Some have wondered why in other parts of the world, such as the Middle East and Australia, temperatures of 40C (104F) do not warrant such high levels of alarm as seen in the UK this week.
But the overall picture shows that the UK, like much of northern Europe, is ill-equipped to deal with high temperatures compared to the hottest parts of the world.
This helps explain why researchers predict the current heat wave could lead to nearly 1,000 deaths in England and Wales.
The map shows the Minimum Mortality Temperature (MMT) for different countries. This is the average daily temperature at which the fewest people die – a rise in temperature above this point results in more deaths.
The UK has an MMT of 17.0°C – calculated from an average of 10 different regions.
Looking across Europe, there is a clear north-south trend. The warmer southern countries have a higher minimum death temperature – Italy’s is nearly 5C warmer than the UK’s.
This shows that these countries are better able to cope with warmer temperatures. When average daily temperatures rise above 17C in the UK, more people die, but in Italy that only happens when temperatures rise above 21.7C.

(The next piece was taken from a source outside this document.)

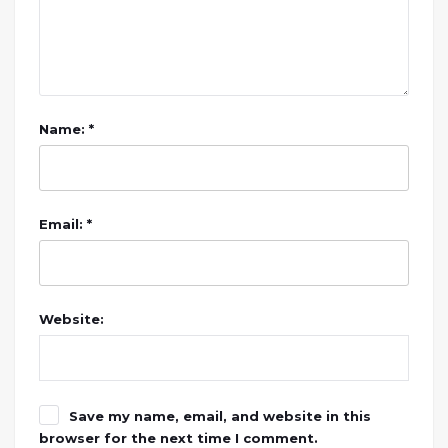
Name: *
Email: *
Website:
Save my name, email, and website in this
browser for the next time I comment.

But these MMT differences are small compared to those between European countries and places like Iran, where the figure is 28C.
And MMT in neighboring Kuwait is the highest in the world at 31°C.

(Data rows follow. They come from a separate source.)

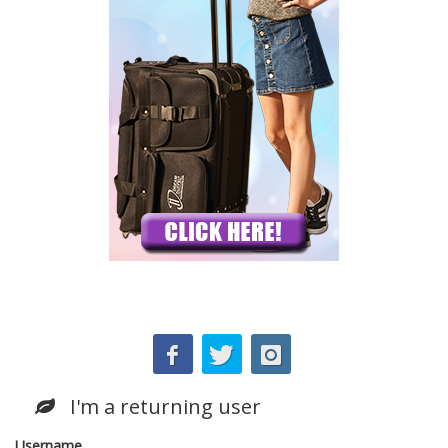
I'm a returning user
Username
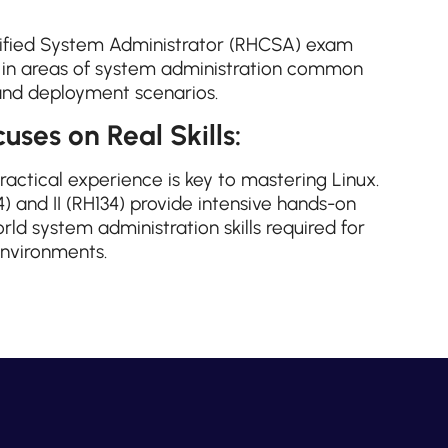
fied System Administrator (RHCSA) exam
l in areas of system administration common
and deployment scenarios.
uses on Real Skills:
practical experience is key to mastering Linux.
) and II (RH134) provide intensive hands-on
rld system administration skills required for
nvironments.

In tropical climates, MMT is also consistently higher – it exceeds 27°C in Vietnam, Thailand and the Philippines – and is 22.7°C in the varied climate of China.

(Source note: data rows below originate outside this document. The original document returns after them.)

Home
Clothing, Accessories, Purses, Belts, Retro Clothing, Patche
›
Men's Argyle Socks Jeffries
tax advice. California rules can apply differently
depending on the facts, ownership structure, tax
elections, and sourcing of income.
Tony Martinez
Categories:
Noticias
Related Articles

Across the world, there is wide variation in MMT, but it generally follows a trend that it is higher in hotter places, suggesting that these countries are better equipped to deal with higher temperatures.
Data shows that when it comes to health outcomes, a 40°C day in the UK is not the same as a 40°C day in Iran. One would expect more excess deaths in London than in Tehran at the same high temperature.
This is largely due to the fact that people and societies adapt to hot environments when they get used to them.
This includes adaptations such as building houses with good ventilation or air conditioning and the public being constantly aware of the dangers of hot weather.
There is also evidence that people can become physiologically better at coping with hot environments when they have become acclimatized to them.
The results suggest that as climate change leads to warmer temperatures, societies will adapt.
Yet heatwaves that significantly exceed the average temperature, as is currently the case in the UK, are likely to continue to lead to more deaths.
Minimum mortality temperature data was collected by the Multi-Country Multi-City (MCC) Collaborative Research Network. Several studies have been carried out in some countries at different locations. The figure reported is the median figure of these studies by country.